Holly and I went to our cots that night full to bursting and still giggling from our silly story game, where one of us started the story and the other had to finish it. Then, suddenly, the room was shaking and we saw huge fireballs raining from the sky. Impact after impact rattled the shelter. Holly screamed and thrashed, her brown hair a wild tangle, wet with tears. I ran to her, but she pushed me away, a wretched huddle of screaming terror, and I realized this must have been what happened, this was how her colony was destroyed. A meteor shower in an asteroid field.

The meteors kept raining fire and rock and I added my screams to the noise. Holly grabbed for my arms. I held her close and together we screamed out our fear, our anger, our desperate need to live.

The next morning, I woke to a strange, silent calm, only to see Holly's dirt-streaked face beside me. She opened her eyes and smiled at me and, when we sat up, she slowly leaned toward me...

The ground rumbled again, but not with the rattling violence of the meteorites. This was the rumble of engines.

Holly and I shared a look and I raced outside to see a red supply shuttle land on the hill beside our shelter. Two spacers climbed out and headed straight for me, squishing pebblecakes under their boots.

"Alexander Zebidian?" said one of the men.

"Xander," I said. "My Dad called me Xander."

"It's him," the second man said. "Come along, son. Time to go home."

"OK, but you have to take Holly too," I said. "She's been alone here since the meteors wiped out her colony."

The two men looked at Holly, then at me, then at each other.

The second spacer said, "Look kid, our orders are to take you, not some holo-sprite."

"You guys should clean your visors," I said. "Holly's not a hologram, she's a girl. And I won't leave without her!"

"Kid, I've seen these things before," the first spacer said. "They're robots, programmed to recite what happened to lost colonies like this. Hopefully so new colonists don't make the same mistakes. Now, either you come willingly or we knock you out and carry you."

"No!" I shrieked, dodging as the men reached for me. "Holly! Tell them who you are! Tell them you're real!"

But Holly just stood there, staring at the men with an odd, blank expression. Something else was off too, but before I could figure out what, the first spacer strode to the back of the shelter and kicked through a door I'd never noticed before.

"It's a holo-emitter all right," he called out. "Pretty badly damaged. Let me just..."

Light flashed, and Holly's features blurred and faded, leaving only a white, plastic frame.

"Holly!" I screamed, but the second man grabbed me and the pair of them forced me into the shuttle. They strapped me to the seat, muttering it was all for the best, but I refused to speak to them. Instead, I stared out the window, where I swear I saw Holly – the real Holly – staring after us as we lifted off into space.

The End," Mira finished, and looked anxiously around the crowded room.

"That is an intriguing story, Mira," Data said. "Particularly the ending. Was Holly a human girl, an AI, or a figment of Xander's imagination?"

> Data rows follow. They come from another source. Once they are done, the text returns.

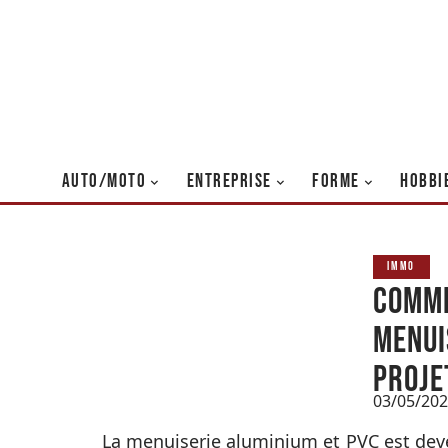
AUTO/MOTO
ENTREPRISE
FORME
HOBBI
IMMO
Comme
menui
proje
03/05/20
La menuiserie aluminium et PVC est dev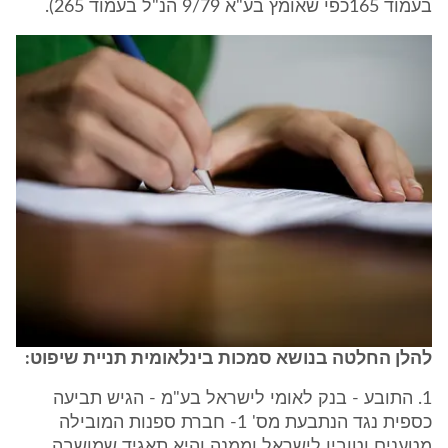
בעמוד 165כפי שאומץ בע"א 9/79 הנ"ל בעמוד 265).
להלן החלטה בנושא סמכות בינלאומית תניית שיפוט:
1. התובע - בנק לאומי לישראל בע"מ - הגיש תביעה
כספית נגד הנתבעת מס' 1- חברת ספנות המובילה
מטענים וטובין לישראל וממנה והיא תאגיד שמושבה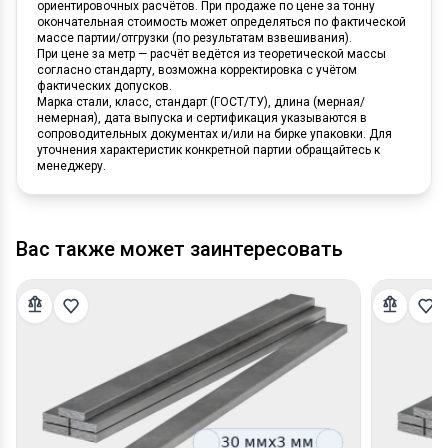
ориентировочных расчётов. При продаже по цене за тонну
окончательная стоимость может определяться по фактической
массе партии/отгрузки (по результатам взвешивания).
При цене за метр — расчёт ведётся из теоретической массы
согласно стандарту, возможна корректировка с учётом
фактических допусков.
Марка стали, класс, стандарт (ГОСТ/ТУ), длина (мерная/
немерная), дата выпуска и сертификация указываются в
сопроводительных документах и/или на бирке упаковки. Для
уточнения характеристик конкретной партии обращайтесь к
менеджеру.
Вас также может заинтересовать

"I don't know…" Mira said shyly, delighted and embarrassed by the commander's interest.

"Well, Mira, thank you for sharing with us," Troi said. "And thanks to all of you for participating today!"

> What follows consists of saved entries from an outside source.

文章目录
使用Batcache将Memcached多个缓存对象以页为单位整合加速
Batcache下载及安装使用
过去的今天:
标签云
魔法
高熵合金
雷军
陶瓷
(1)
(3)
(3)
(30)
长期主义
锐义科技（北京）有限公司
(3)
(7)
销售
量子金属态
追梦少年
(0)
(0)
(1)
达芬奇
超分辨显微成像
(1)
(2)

"Are you planning to host another creativity workshop, Counselor?" Data asked as the children saved their work, stacked the padds, and headed out of the classroom.

"Oh, probably," Troi told him. "But, you know you don't have to wait for these workshops to create new works of your own, Data. Let me know what Geordi thinks of your holodeck program, OK?"

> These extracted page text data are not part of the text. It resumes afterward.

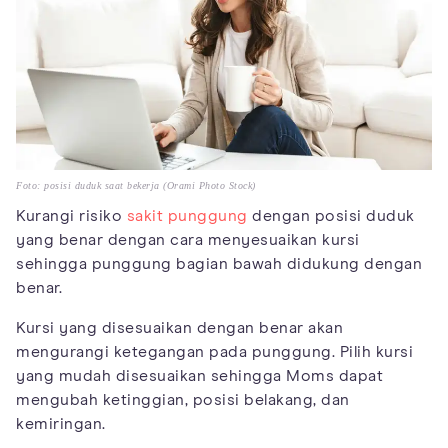
Foto: posisi duduk saat bekerja (Orami Photo Stock)
Kurangi risiko
sakit punggung
dengan posisi duduk
yang benar dengan cara menyesuaikan kursi
sehingga punggung bagian bawah didukung dengan
benar.
Kursi yang disesuaikan dengan benar akan
mengurangi ketegangan pada punggung. Pilih kursi
yang mudah disesuaikan sehingga Moms dapat
mengubah ketinggian, posisi belakang, dan
kemiringan.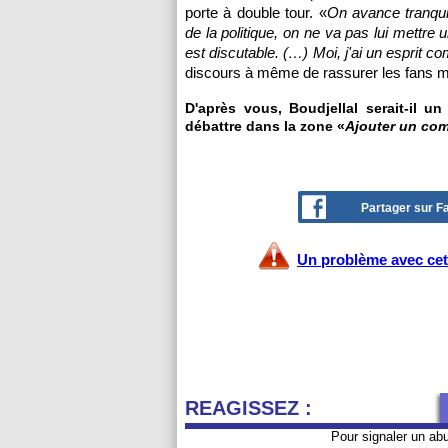
porte à double tour. «
On avance tranquil
de la politique, on ne va pas lui mettre 
est discutable. (…) Moi, j'ai un esprit co
discours à même de rassurer les fans ma
D'après vous, Boudjellal serait-il u
débattre dans la zone «
Ajouter un co
Partager sur 
Un problème avec cet 
REAGISSEZ :
Pour signaler un ab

"I will, Counselor," the android assured her. "I believe the scenario will be more effective if I ask Geordi to play the part of Holmes this time. After all, as the author, I already know the ending."

"The one drawback of creating a tale of your own," Troi said, and smiled. "Thanks for coming today, Data. See you at the poker game tonight?"

"I would not miss it," he said, and headed out. The android's stride seemed lighter, his posture more natural than before. Troi had to wonder…was it the prospect of sharing his story with his friend? Or, possibly, just her imagination?

The End

References include - TNG: Masks; Schisms; Elementary, Dear Data.